2953.08(G)(2). State v. Marcum, 146 Ohio St.3d 516, 2016-Ohio-1002, ¶16. That

provision states as follows:

{¶23} “The court hearing an appeal under division (A), (B), or (C) of this section

shall review the record, including the findings underlying the sentence or modification

given by the sentencing court.

{¶24} “The appellate court may increase, reduce, or otherwise modify a sentence

that is appealed under this section or may vacate the sentence and remand the matter to

4 the sentencing court for resentencing. The appellate court's standard for review is not

whether the sentencing court abused its discretion. The appellate court may take any

action authorized by this division if it clearly and convincingly finds either of the following:

{¶25} “(a) That the record does not support the sentencing court's findings under

division (B) or (D) of section 2929.13, division (B)(2)(e) or (C)(4) of section 2929.14, or

division (I) of section 2929.20 of the Revised Code, whichever, if any, is relevant;

{¶26} “(b) That the sentence is otherwise contrary to law.”

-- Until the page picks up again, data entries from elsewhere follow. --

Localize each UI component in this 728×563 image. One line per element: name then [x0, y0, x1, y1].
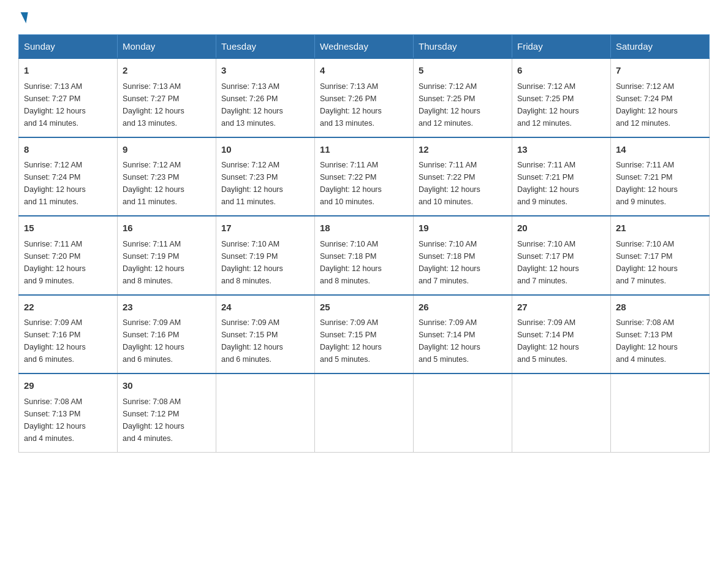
day-number: 19 [419, 221, 507, 236]
calendar-day-cell: 14Sunrise: 7:11 AMSunset: 7:21 PMDayligh… [611, 137, 710, 216]
day-number: 3 [221, 64, 309, 78]
day-of-week-header: Thursday [414, 35, 512, 59]
day-info: Sunrise: 7:12 AMSunset: 7:23 PMDaylight:… [221, 159, 309, 208]
day-number: 4 [320, 64, 408, 78]
calendar-day-cell [216, 373, 315, 452]
day-of-week-header: Sunday [19, 35, 118, 59]
day-number: 30 [123, 379, 211, 393]
calendar-day-cell: 25Sunrise: 7:09 AMSunset: 7:15 PMDayligh… [315, 295, 414, 374]
day-number: 26 [419, 301, 507, 315]
day-info: Sunrise: 7:09 AMSunset: 7:14 PMDaylight:… [419, 316, 507, 366]
day-number: 27 [517, 301, 605, 315]
calendar-week-row: 8Sunrise: 7:12 AMSunset: 7:24 PMDaylight… [19, 137, 710, 216]
day-number: 18 [320, 221, 408, 236]
day-number: 28 [616, 301, 704, 315]
day-number: 20 [517, 221, 605, 236]
logo [18, 12, 27, 22]
calendar-week-row: 29Sunrise: 7:08 AMSunset: 7:13 PMDayligh… [19, 373, 710, 452]
calendar-day-cell: 23Sunrise: 7:09 AMSunset: 7:16 PMDayligh… [118, 295, 216, 374]
calendar-day-cell: 15Sunrise: 7:11 AMSunset: 7:20 PMDayligh… [19, 216, 118, 295]
calendar-day-cell: 9Sunrise: 7:12 AMSunset: 7:23 PMDaylight… [118, 137, 216, 216]
day-number: 9 [123, 143, 211, 157]
day-info: Sunrise: 7:09 AMSunset: 7:15 PMDaylight:… [221, 316, 309, 366]
day-info: Sunrise: 7:13 AMSunset: 7:26 PMDaylight:… [221, 80, 309, 129]
day-number: 12 [419, 143, 507, 157]
calendar-day-cell: 2Sunrise: 7:13 AMSunset: 7:27 PMDaylight… [118, 58, 216, 137]
calendar-day-cell: 21Sunrise: 7:10 AMSunset: 7:17 PMDayligh… [611, 216, 710, 295]
calendar-day-cell: 20Sunrise: 7:10 AMSunset: 7:17 PMDayligh… [512, 216, 611, 295]
day-info: Sunrise: 7:11 AMSunset: 7:21 PMDaylight:… [616, 159, 704, 208]
day-number: 29 [24, 379, 112, 393]
day-info: Sunrise: 7:12 AMSunset: 7:23 PMDaylight:… [123, 159, 211, 208]
day-info: Sunrise: 7:11 AMSunset: 7:21 PMDaylight:… [517, 159, 605, 208]
day-info: Sunrise: 7:12 AMSunset: 7:24 PMDaylight:… [616, 80, 704, 129]
calendar-day-cell [315, 373, 414, 452]
day-number: 15 [24, 221, 112, 236]
calendar-week-row: 15Sunrise: 7:11 AMSunset: 7:20 PMDayligh… [19, 216, 710, 295]
day-info: Sunrise: 7:08 AMSunset: 7:13 PMDaylight:… [24, 396, 112, 445]
day-info: Sunrise: 7:11 AMSunset: 7:22 PMDaylight:… [320, 159, 408, 208]
calendar-day-cell: 16Sunrise: 7:11 AMSunset: 7:19 PMDayligh… [118, 216, 216, 295]
day-number: 16 [123, 221, 211, 236]
day-number: 2 [123, 64, 211, 78]
day-info: Sunrise: 7:13 AMSunset: 7:26 PMDaylight:… [320, 80, 408, 129]
day-number: 7 [616, 64, 704, 78]
calendar-day-cell: 24Sunrise: 7:09 AMSunset: 7:15 PMDayligh… [216, 295, 315, 374]
day-number: 13 [517, 143, 605, 157]
day-number: 17 [221, 221, 309, 236]
day-info: Sunrise: 7:10 AMSunset: 7:17 PMDaylight:… [517, 238, 605, 287]
day-info: Sunrise: 7:09 AMSunset: 7:15 PMDaylight:… [320, 316, 408, 366]
day-info: Sunrise: 7:08 AMSunset: 7:13 PMDaylight:… [616, 316, 704, 366]
calendar-day-cell: 1Sunrise: 7:13 AMSunset: 7:27 PMDaylight… [19, 58, 118, 137]
calendar-day-cell: 8Sunrise: 7:12 AMSunset: 7:24 PMDaylight… [19, 137, 118, 216]
calendar-table: SundayMondayTuesdayWednesdayThursdayFrid… [18, 34, 710, 453]
day-number: 25 [320, 301, 408, 315]
calendar-day-cell: 6Sunrise: 7:12 AMSunset: 7:25 PMDaylight… [512, 58, 611, 137]
day-number: 21 [616, 221, 704, 236]
calendar-day-cell: 28Sunrise: 7:08 AMSunset: 7:13 PMDayligh… [611, 295, 710, 374]
calendar-day-cell: 4Sunrise: 7:13 AMSunset: 7:26 PMDaylight… [315, 58, 414, 137]
day-of-week-header: Monday [118, 35, 216, 59]
day-info: Sunrise: 7:11 AMSunset: 7:20 PMDaylight:… [24, 238, 112, 287]
calendar-day-cell [512, 373, 611, 452]
day-number: 6 [517, 64, 605, 78]
calendar-day-cell: 29Sunrise: 7:08 AMSunset: 7:13 PMDayligh… [19, 373, 118, 452]
calendar-day-cell: 12Sunrise: 7:11 AMSunset: 7:22 PMDayligh… [414, 137, 512, 216]
calendar-day-cell: 22Sunrise: 7:09 AMSunset: 7:16 PMDayligh… [19, 295, 118, 374]
day-info: Sunrise: 7:10 AMSunset: 7:17 PMDaylight:… [616, 238, 704, 287]
day-of-week-header: Wednesday [315, 35, 414, 59]
calendar-day-cell: 17Sunrise: 7:10 AMSunset: 7:19 PMDayligh… [216, 216, 315, 295]
day-number: 14 [616, 143, 704, 157]
day-info: Sunrise: 7:13 AMSunset: 7:27 PMDaylight:… [24, 80, 112, 129]
day-info: Sunrise: 7:10 AMSunset: 7:18 PMDaylight:… [419, 238, 507, 287]
calendar-day-cell: 5Sunrise: 7:12 AMSunset: 7:25 PMDaylight… [414, 58, 512, 137]
calendar-day-cell: 19Sunrise: 7:10 AMSunset: 7:18 PMDayligh… [414, 216, 512, 295]
day-of-week-header: Friday [512, 35, 611, 59]
logo-arrow-icon [18, 12, 28, 23]
calendar-day-cell: 18Sunrise: 7:10 AMSunset: 7:18 PMDayligh… [315, 216, 414, 295]
day-number: 10 [221, 143, 309, 157]
calendar-day-cell [414, 373, 512, 452]
day-number: 11 [320, 143, 408, 157]
day-number: 8 [24, 143, 112, 157]
day-of-week-header: Tuesday [216, 35, 315, 59]
calendar-day-cell: 10Sunrise: 7:12 AMSunset: 7:23 PMDayligh… [216, 137, 315, 216]
calendar-day-cell: 13Sunrise: 7:11 AMSunset: 7:21 PMDayligh… [512, 137, 611, 216]
page-header [18, 12, 710, 22]
day-number: 24 [221, 301, 309, 315]
day-info: Sunrise: 7:11 AMSunset: 7:22 PMDaylight:… [419, 159, 507, 208]
calendar-week-row: 22Sunrise: 7:09 AMSunset: 7:16 PMDayligh… [19, 295, 710, 374]
calendar-header-row: SundayMondayTuesdayWednesdayThursdayFrid… [19, 35, 710, 59]
day-number: 1 [24, 64, 112, 78]
calendar-day-cell: 30Sunrise: 7:08 AMSunset: 7:12 PMDayligh… [118, 373, 216, 452]
calendar-day-cell: 7Sunrise: 7:12 AMSunset: 7:24 PMDaylight… [611, 58, 710, 137]
day-info: Sunrise: 7:12 AMSunset: 7:25 PMDaylight:… [419, 80, 507, 129]
day-number: 22 [24, 301, 112, 315]
day-info: Sunrise: 7:09 AMSunset: 7:16 PMDaylight:… [24, 316, 112, 366]
calendar-day-cell [611, 373, 710, 452]
day-info: Sunrise: 7:10 AMSunset: 7:18 PMDaylight:… [320, 238, 408, 287]
day-of-week-header: Saturday [611, 35, 710, 59]
calendar-day-cell: 26Sunrise: 7:09 AMSunset: 7:14 PMDayligh… [414, 295, 512, 374]
day-info: Sunrise: 7:09 AMSunset: 7:14 PMDaylight:… [517, 316, 605, 366]
day-info: Sunrise: 7:13 AMSunset: 7:27 PMDaylight:… [123, 80, 211, 129]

{¶27} Clear and convincing evidence is that measure or degree of proof which will

produce in the mind of the trier of facts a firm belief or conviction as to the allegations

sought to be established. Cross v. Ledford, 161 Ohio St. 469 (1954), paragraph three of

the syllabus. It is that measure or degree of proof which is more than a mere

“preponderance of the evidence,” but not to the extent of such certainty as is required

“beyond a reasonable doubt” in criminal cases.